A veces, cuando el mundo tiembla, no es por un terremoto ni por un dios molesto. Tiembla por dentro, como un animal herido que no sabe quién lo está cazando. Así andaba el mundo cuando Julián escribió su última carta. Nadie sabía bien si era un profeta, un loco cansado, o simplemente un hombre honesto que miró demasiado de frente al abismo.

“Tenemos que ser amorosamente precavidos” —decía—. “Las guerras no han terminado. Solo cambian de nombre, de uniforme, de bandera. Los muertos siguen apareciendo, y los pueblos, siempre ellos, son los que entierran a sus hijos.”

Había vivido lo suficiente para ver cómo los gobernantes, con sonrisas que olían a pólvora, repartían ideologías como si fueran elixir de salvación. Y sin embargo, cada trago sabía a ceniza. Julián hablaba de bombas sembradas en nombre de dioses, patrias, credos o palabras abstractas que nadie entendía del todo. Paz. Democracia. Revolución. Orden. Libertad.

—Todos los diablos tienen bandera —le dijo una vez a un periodista que no supo cómo titular aquella frase.

Y es que los había visto a todos. Los que gritaban desde la izquierda con la rabia “justa de los oprimidos” y el puño cerrado como un dogma. Y los otros, los de derecha, con las manos llenas de “verdades y la mirada limpia de culpa”. Ninguno hablaba con la voz del pueblo. Todos hablaban con la garganta del poder.
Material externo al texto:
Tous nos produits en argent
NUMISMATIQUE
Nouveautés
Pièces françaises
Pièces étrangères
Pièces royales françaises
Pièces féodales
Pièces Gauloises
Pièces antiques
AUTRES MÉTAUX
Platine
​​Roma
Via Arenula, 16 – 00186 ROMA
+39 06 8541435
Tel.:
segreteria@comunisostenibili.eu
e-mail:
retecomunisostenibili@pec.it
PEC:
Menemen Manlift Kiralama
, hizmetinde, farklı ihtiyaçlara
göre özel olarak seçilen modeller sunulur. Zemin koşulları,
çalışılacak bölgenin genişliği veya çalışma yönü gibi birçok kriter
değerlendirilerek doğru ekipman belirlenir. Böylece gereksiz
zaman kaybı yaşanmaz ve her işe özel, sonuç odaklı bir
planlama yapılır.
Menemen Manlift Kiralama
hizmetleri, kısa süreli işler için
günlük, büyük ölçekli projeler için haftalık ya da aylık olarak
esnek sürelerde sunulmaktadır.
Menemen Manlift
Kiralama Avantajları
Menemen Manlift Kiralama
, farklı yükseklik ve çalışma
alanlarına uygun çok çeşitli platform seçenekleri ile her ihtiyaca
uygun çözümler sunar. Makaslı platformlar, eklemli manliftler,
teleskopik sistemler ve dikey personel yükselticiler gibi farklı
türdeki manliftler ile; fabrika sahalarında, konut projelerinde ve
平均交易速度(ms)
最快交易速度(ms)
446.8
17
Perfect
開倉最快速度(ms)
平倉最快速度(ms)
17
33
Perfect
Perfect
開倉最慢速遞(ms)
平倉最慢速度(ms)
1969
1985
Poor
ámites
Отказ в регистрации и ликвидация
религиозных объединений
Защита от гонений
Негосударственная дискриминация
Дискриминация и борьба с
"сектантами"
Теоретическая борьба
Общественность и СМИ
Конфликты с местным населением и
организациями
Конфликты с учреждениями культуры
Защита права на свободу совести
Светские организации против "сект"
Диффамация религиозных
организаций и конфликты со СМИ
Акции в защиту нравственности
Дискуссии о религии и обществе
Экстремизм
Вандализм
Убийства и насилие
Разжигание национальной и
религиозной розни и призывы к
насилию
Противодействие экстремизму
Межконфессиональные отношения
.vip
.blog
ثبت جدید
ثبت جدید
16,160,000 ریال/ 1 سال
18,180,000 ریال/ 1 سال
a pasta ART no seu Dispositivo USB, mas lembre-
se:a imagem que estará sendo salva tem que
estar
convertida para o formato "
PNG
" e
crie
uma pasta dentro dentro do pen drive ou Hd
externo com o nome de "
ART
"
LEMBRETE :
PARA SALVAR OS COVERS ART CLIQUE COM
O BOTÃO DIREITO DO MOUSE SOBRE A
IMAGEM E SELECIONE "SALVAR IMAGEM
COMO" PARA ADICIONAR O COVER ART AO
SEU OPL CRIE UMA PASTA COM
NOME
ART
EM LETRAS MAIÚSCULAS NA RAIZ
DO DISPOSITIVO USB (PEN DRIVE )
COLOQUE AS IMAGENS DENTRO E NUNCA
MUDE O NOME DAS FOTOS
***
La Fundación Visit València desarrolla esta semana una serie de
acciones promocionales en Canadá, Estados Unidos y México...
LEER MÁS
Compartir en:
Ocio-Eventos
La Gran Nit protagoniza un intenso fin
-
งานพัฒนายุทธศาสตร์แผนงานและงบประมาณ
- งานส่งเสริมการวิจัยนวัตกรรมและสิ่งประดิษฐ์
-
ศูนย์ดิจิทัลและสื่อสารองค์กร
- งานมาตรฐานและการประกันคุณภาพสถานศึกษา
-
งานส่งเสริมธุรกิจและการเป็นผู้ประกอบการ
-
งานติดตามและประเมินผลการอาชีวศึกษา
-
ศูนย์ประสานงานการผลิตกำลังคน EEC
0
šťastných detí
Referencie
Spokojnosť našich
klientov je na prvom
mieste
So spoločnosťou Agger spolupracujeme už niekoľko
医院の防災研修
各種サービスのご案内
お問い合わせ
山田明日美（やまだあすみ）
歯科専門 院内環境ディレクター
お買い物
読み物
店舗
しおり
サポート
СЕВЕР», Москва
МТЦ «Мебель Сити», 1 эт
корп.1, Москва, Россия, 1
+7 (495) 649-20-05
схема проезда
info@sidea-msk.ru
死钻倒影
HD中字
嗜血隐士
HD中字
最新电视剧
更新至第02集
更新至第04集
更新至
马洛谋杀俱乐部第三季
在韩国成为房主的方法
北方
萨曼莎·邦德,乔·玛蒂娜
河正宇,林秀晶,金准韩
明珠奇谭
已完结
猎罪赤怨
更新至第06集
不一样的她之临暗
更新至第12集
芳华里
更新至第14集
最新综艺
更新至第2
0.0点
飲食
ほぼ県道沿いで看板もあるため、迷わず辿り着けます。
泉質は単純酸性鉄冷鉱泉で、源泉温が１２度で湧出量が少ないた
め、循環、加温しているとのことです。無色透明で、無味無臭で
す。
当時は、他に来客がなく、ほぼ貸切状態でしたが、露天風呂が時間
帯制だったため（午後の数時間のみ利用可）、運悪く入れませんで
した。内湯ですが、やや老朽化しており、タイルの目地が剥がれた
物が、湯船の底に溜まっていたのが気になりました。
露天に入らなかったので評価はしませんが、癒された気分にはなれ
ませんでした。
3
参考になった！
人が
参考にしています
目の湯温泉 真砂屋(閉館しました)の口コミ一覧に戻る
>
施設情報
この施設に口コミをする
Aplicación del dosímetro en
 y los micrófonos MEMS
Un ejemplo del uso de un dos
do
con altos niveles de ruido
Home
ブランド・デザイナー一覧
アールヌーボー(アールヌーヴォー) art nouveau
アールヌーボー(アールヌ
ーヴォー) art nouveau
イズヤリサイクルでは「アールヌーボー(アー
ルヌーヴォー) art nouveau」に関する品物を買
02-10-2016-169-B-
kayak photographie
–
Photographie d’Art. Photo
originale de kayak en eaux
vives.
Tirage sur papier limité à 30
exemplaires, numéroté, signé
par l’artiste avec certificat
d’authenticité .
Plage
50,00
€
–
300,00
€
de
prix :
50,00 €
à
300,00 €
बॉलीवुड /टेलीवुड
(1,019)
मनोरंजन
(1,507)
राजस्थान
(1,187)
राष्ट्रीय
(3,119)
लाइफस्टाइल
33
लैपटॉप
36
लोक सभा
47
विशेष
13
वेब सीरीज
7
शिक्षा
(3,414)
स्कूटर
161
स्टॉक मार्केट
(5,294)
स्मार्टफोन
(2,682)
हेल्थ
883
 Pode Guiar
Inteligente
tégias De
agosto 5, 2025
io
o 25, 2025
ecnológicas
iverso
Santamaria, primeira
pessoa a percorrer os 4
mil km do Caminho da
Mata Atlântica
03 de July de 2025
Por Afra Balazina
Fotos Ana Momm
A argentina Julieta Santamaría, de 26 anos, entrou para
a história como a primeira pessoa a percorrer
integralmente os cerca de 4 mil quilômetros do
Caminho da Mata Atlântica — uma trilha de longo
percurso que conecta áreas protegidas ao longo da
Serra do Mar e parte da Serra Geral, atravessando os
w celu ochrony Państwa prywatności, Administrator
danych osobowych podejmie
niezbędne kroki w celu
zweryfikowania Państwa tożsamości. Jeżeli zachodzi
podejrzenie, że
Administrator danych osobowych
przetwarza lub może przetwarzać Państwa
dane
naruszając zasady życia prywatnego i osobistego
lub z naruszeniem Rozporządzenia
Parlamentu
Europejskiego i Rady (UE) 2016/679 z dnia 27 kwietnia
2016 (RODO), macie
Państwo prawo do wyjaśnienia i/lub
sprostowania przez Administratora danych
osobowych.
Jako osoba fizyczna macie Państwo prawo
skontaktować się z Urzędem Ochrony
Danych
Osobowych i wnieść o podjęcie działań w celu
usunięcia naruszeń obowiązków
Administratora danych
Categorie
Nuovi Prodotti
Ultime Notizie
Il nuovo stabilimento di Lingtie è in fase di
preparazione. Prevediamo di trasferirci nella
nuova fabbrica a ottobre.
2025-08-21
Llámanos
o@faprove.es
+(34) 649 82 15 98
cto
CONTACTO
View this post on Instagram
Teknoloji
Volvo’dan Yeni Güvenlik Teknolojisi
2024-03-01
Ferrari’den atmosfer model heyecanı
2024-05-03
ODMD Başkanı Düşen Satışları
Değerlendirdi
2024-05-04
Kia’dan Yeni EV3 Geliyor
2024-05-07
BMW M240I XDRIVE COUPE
Los partidos jugaban su ajedrez de muertos. Las ideologías, sus juegos de espejos rotos. Los humanistas, los verdaderos, eran silenciosamente ejecutados en alguna plaza sin nombre, mientras las multitudes vitoreaban al verdugo, convencidas de que estaban salvando la patria.

Julián, en su soledad, había llegado a una conclusión dura como la piedra:
El hombre creó a Lucifer para no enfrentarse al espejo. Lo inventó como excusa, como figura decorativa del mal. Porque era más fácil culpar al demonio que aceptar que uno mismo puede ser su propio infierno.

La carta nunca fue publicada. El periodista, por miedo o por conveniencia, la dejó en el fondo de un cajón. Años después, en medio de una guerra más —una más de tantas—, fue encontrada entre los escombros de una casa destruida.

Un niño la leyó bajo la luz temblorosa de una vela. Cuando terminó, no dijo nada. Solo cerró los ojos.

Al día siguiente, salió a la calle con una flor en la mano y el corazón hecho de preguntas.
Tal vez la humanidad aún tenga una oportunidad, si los niños que quedan no aprenden a repetir los odios de sus padres.

Pero nadie lo sabe. Porque el futuro, como las bombas, no avisa.